Years ago, in my nonage, there was a nationally renowned political commentator who called himself William F. Buckley. I had many things in common with Mr. Buckley. We both came from large ( twelve kids) families. We were both interested in examining religion and philosophy, to see how , as ol’ sock-it-to-em Socrates said, to live a better life, as both an individual and a nation.
But many more things separated us. He was an east coast Catholic, I was a western Lutheran. He had a national newspaper column and a television program called Firing Line. I read newspapers and watched television. He was famous and I was a nobody — although I was only 13. Most importantly, he was a conservative, firmly entrenched in his own elite background. I considered myself a commoner, and a Gene Debs/Norman Thomas/Michael Harrington socialist. Well, later I did.
Yet in both his writings and his TV appearances, Mr. Buckley was a great champion of sesquipedalians – a big word meaning “big words.”
People don’t like other people who use big words. They don’t like them for the same reason they don’t like people who have big muscles: They think they’re showing off. In both cases, people are only sometimes right.
The millionaire son of a millionaire oil tycoon, Buckley’s vast family wealth and natural abilities gave him all the advantages of a sophisticated American/European education. He enjoyed getting liberals, leftists and Democrats on his program and ridiculing their statements, in a kind of slow gentlemanly debate that modern TV seldom tolerates. Many times his basic arguments were no more sophisticated than anything Rush Limbaugh says. But Buckley expressed them in such eloquent prose you were compelled to listen. It was fun.

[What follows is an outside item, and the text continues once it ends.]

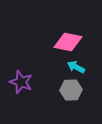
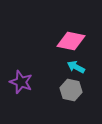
pink diamond: moved 3 px right, 1 px up
gray hexagon: rotated 15 degrees clockwise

It wasn’t only that government programs were ineffective, Buckley would argue, they were brazen attempts to “immanentize the eschaton.” (Immanent means inherent, and immanentizing is a theological doctrine about how the spirit of God lives in and through the world. The eschaton here means the end times of Christian teaching, the creation of heaven on earth.) This was a phrase he’d lifted from an obscure right wing writer named Eric Voegelin. So not only were Democratic (or Republican) attempts to make life better for the Average Joe doomed to fail, they were blasphemous in just trying to accomplish Good Things, because only the Church can do Good Things. (And by Church Buckley meant the Roman Catholic Church, and a pretty narrow pew therein.)

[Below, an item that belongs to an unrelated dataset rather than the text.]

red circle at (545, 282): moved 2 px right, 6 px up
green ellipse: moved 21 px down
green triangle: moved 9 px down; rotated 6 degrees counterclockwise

This remains a popular canard among conservatives to this day, except usually they don’t know any big words to express it. Instead they grunt that Jesus was against paying taxes to the government to help poor people, which he wasn’t.

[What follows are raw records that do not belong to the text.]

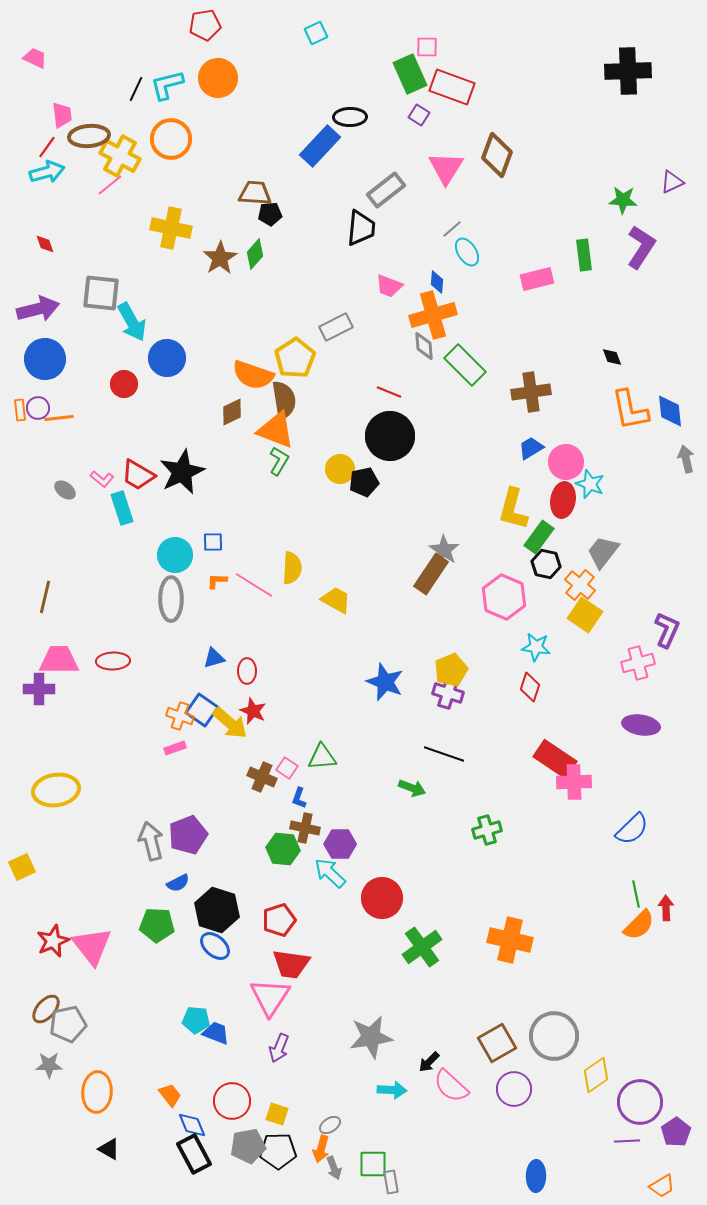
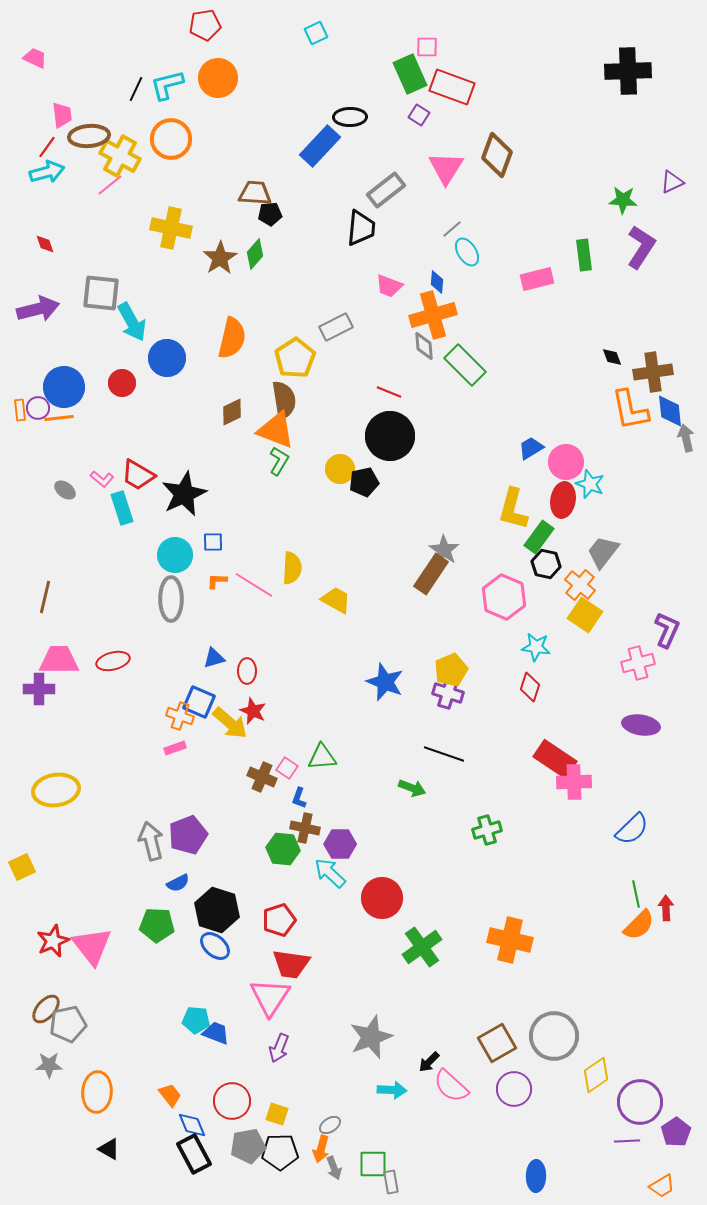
blue circle at (45, 359): moved 19 px right, 28 px down
orange semicircle at (253, 375): moved 21 px left, 37 px up; rotated 96 degrees counterclockwise
red circle at (124, 384): moved 2 px left, 1 px up
brown cross at (531, 392): moved 122 px right, 20 px up
gray arrow at (686, 459): moved 21 px up
black star at (182, 472): moved 2 px right, 22 px down
red ellipse at (113, 661): rotated 12 degrees counterclockwise
blue square at (202, 710): moved 3 px left, 8 px up; rotated 12 degrees counterclockwise
gray star at (371, 1037): rotated 12 degrees counterclockwise
black pentagon at (278, 1151): moved 2 px right, 1 px down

Okay, I realized, politics aside, I may never be an elite east coast educated elite like Mr. Buckley. But I do have a dictionary. I can steal all those word he uses and make them mine. This is a great socialist endeavor, the redistribution of knowledge, as American as Ben Franklin establishing the first public library.
I started a list of all the unknown words Buckley used, adding them one by one. I read the dictionary. I took Latin in school, and although I can no longer read much of it, I do retain the ability to spot a Latin origin in many an obscure English word. (Keeping your own dictionary is not that unusual, many journalists and professional writers do so, for the same reason mechanics collect tools, even ones they may never use.)
The computer age has simplified both the keeping and creating of wordlists so much I am dumbfounded why people don’t have a bigger vocabulary. It’s easier than ever. And yet most people use the same kitchen words over and over instead of learning new ones. Imagine rappers like Nicki Minaj verbalizing her aggressions with Latinates instead of telling everyone to f-k off you mf. What a great boon to a great booty this would be!
Sadly, I realize this is not to be. Laziness is the norm. My friend Steve D. chastises me for my vocabulary, and brags that he refuses to look up new words. You shouldn’t have to, I keep telling him; a sesquipedalian skillfully used gives you its meaning in the sentence. Buckley could do this when he wanted to. Other times, he would snicker and sneer, delighted to watch his opponent squirm until they admitted “I don’t know what that word means.”
While I do not use vocabulary to be a bully, I remain unbowed in my appreciation of its expansion. So in his defense of words, I tip my hat to William F Buckley. May he rusticate in the Fields of Elysium.
[There is a contest with pecuniary reward for this malaise. Et docti cave!]